34. Bujuk

13.9K 1.4K 134
                                    

“Papa masih jogging pagi. Ma, nanti aku akan bilangin Papa kalo ada layangan nyangkut di genteng dekat balkon atas. Genteng yang ruangan tamu.” Karel mendekati Nia yang lagi mengeringkan rambut dengan handuk baru keluar dari kamar.

“Bisa diambil lewat luar balkon atas sini, ‘kan?” Nia membuka pintu balkon atas. Karel mengikutinya di belakang. Nia menggantungkan handuk di pagar.

“Mama!” Karel memekik saat melihat Nia membuka pintu pagar pembatas balkon di pojok kanan lalu keluar menginjak tepian luar balkon pelan-pelan.

“Ma, sini masuk aja deh, biar Karel aja yang ambil layangannya. Adooh, Mama kok nekaaat!!” Karel berseru heboh dan mau menyusul Ibunya. "Kalo jatuh gimana, aku lemes liat Mama di pinggiran balkon."

 Nia yang sedang berjalan di pinggiran balkon menoleh. “Kamu jangan ikut ke sini tar sempit jadi kikuk susah gerak.”

“Mama! Ih, Mama sini balik aja!! Mamaa!” Karel heboh di pintu yang terbuka sambil bergidik.

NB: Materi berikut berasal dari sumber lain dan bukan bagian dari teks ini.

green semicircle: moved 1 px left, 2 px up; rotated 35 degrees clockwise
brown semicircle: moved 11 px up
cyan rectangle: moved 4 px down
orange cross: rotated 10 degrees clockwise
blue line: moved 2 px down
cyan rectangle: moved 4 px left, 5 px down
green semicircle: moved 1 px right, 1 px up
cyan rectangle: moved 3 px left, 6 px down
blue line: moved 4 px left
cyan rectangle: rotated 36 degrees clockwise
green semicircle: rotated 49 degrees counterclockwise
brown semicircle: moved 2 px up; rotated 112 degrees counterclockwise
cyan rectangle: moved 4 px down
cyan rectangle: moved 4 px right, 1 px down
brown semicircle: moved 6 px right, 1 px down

Nia sudah berjalan nyaris mendekati sisi kiri balkon yang dekat dengan posisi layangan putih itu menyangkut di salah satu genteng. Nia mendesis karena tangannya tak bisa mencapai sampai pada layangan, dia pun berjongkok untuk mengambil benda itu dengan kaki kanannya mengandalkan jempol dan telunjuk.

“Ni, kakimu nggak bakal sampai buat ambil layangannya. Udah kamu balik masuk ke sini, biar aku yang ambil!” Suara Garsa tiba-tiba terdengar. Nia kalau tidak fokus bisa saja tergelincir. Nia melihat sekilas pria itu memakai kaos dan celana olahraga khas baru pulang jogging.

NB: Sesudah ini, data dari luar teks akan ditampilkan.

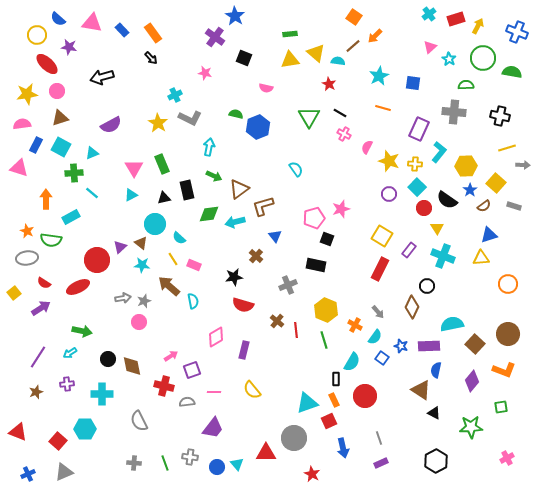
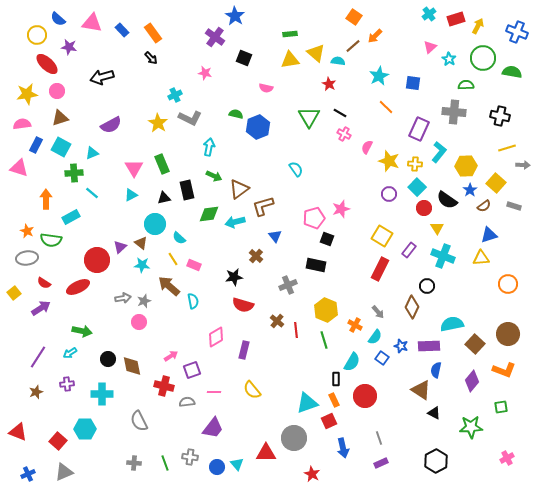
orange line at (383, 108): moved 3 px right, 1 px up; rotated 28 degrees clockwise
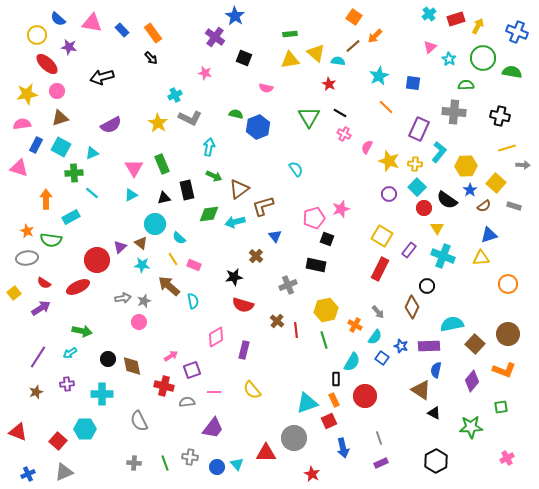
yellow hexagon at (326, 310): rotated 25 degrees clockwise
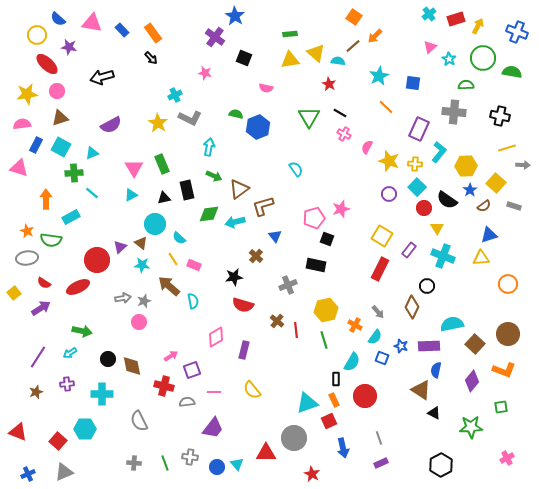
blue square at (382, 358): rotated 16 degrees counterclockwise
black hexagon at (436, 461): moved 5 px right, 4 px down
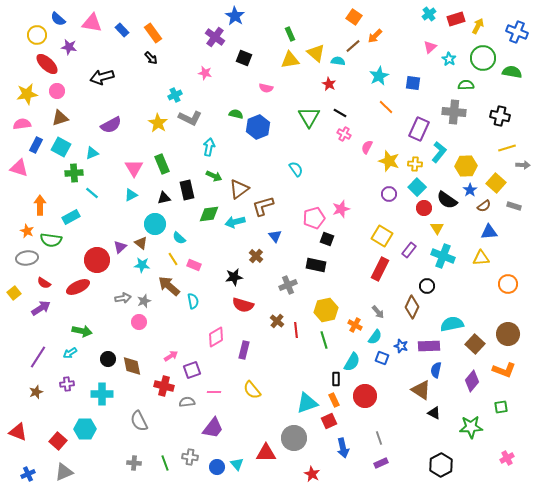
green rectangle at (290, 34): rotated 72 degrees clockwise
orange arrow at (46, 199): moved 6 px left, 6 px down
blue triangle at (489, 235): moved 3 px up; rotated 12 degrees clockwise
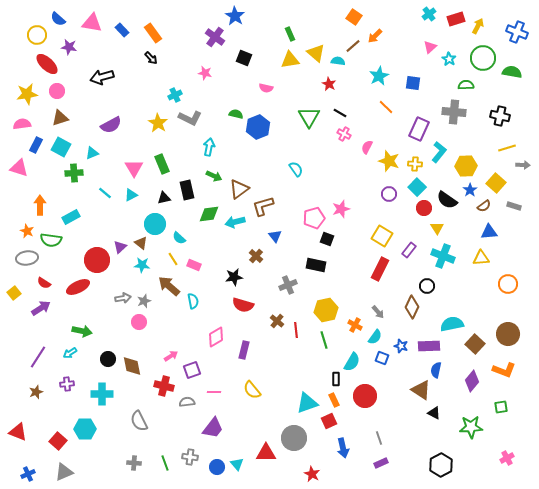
cyan line at (92, 193): moved 13 px right
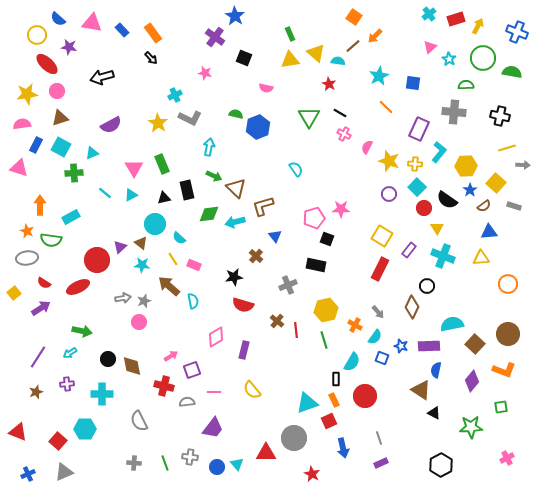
brown triangle at (239, 189): moved 3 px left, 1 px up; rotated 40 degrees counterclockwise
pink star at (341, 209): rotated 18 degrees clockwise
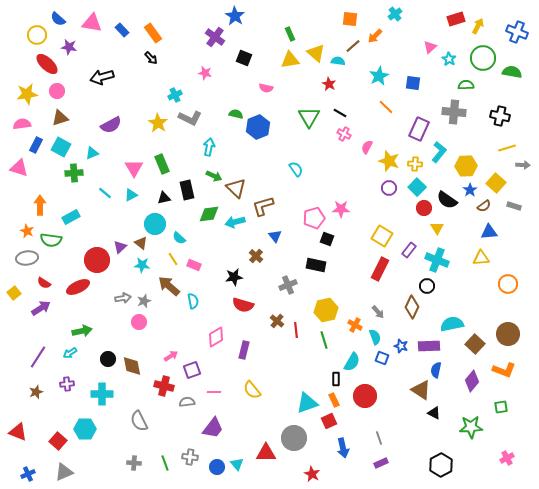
cyan cross at (429, 14): moved 34 px left
orange square at (354, 17): moved 4 px left, 2 px down; rotated 28 degrees counterclockwise
purple circle at (389, 194): moved 6 px up
cyan cross at (443, 256): moved 6 px left, 4 px down
green arrow at (82, 331): rotated 24 degrees counterclockwise
cyan semicircle at (375, 337): rotated 56 degrees counterclockwise
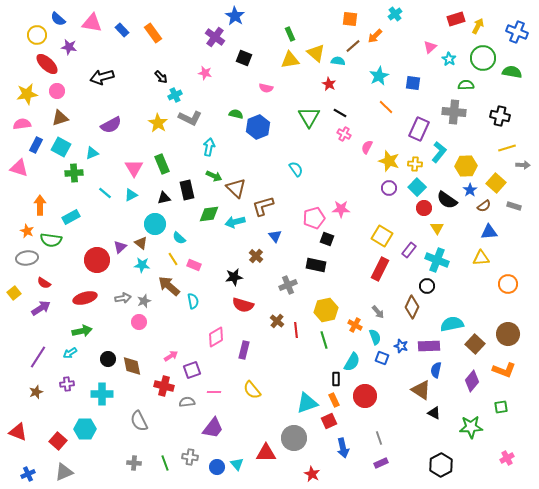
black arrow at (151, 58): moved 10 px right, 19 px down
red ellipse at (78, 287): moved 7 px right, 11 px down; rotated 10 degrees clockwise
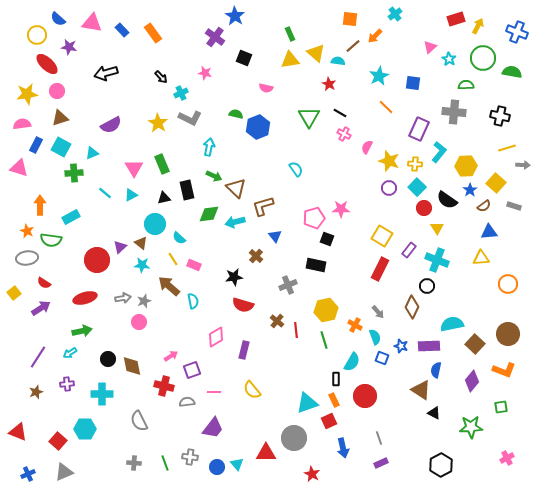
black arrow at (102, 77): moved 4 px right, 4 px up
cyan cross at (175, 95): moved 6 px right, 2 px up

“Aku bisa,” tepis Nia sambil memajukan tubuh agar kakinya bisa mencapai layangan.

“Papa tadi larinya cepet amat, Karel lihat masih di luar gerbang tadi tau-tau udah di atas.” Karel masih ngoceh tak  Nia gubris lagi sibuk ambil layangan dengan menowel-noel jempolku ke layangan. Jauh sekali kakinya susah ke sana.

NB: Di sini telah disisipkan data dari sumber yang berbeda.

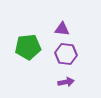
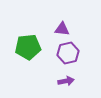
purple hexagon: moved 2 px right, 1 px up; rotated 20 degrees counterclockwise
purple arrow: moved 1 px up
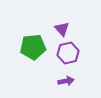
purple triangle: rotated 42 degrees clockwise
green pentagon: moved 5 px right
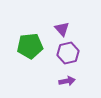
green pentagon: moved 3 px left, 1 px up
purple arrow: moved 1 px right
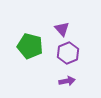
green pentagon: rotated 20 degrees clockwise
purple hexagon: rotated 10 degrees counterclockwise
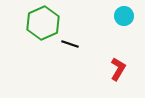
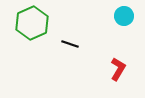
green hexagon: moved 11 px left
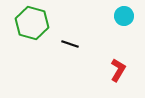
green hexagon: rotated 20 degrees counterclockwise
red L-shape: moved 1 px down
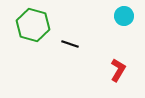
green hexagon: moved 1 px right, 2 px down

“Papa lari cepet saat ngeliat Mamamu nongkrong di tepi balkon luar. Udah masuk aja sini, Sayang. Aku yang ke sana setelah kamu ke sini, kalo sekarang aku masuk di situ nggak muat.”

“Tahu tuh Mama nekat banget,” cetus Karel.

“Argh, kakiku,”  Nia mendengkus kesal. Kakinya kenapa pendek sampai jempol dan telunjuknya tidak bisa sampai ke sana dipakai untuk menjepit layangan jelek itu!

“Kaki kamu nggak nyampe, kan? Itu kalo aku yang ambil bisa pake tangan. Udah sini kamu masuk aja, Ni,” bujuk Garsa.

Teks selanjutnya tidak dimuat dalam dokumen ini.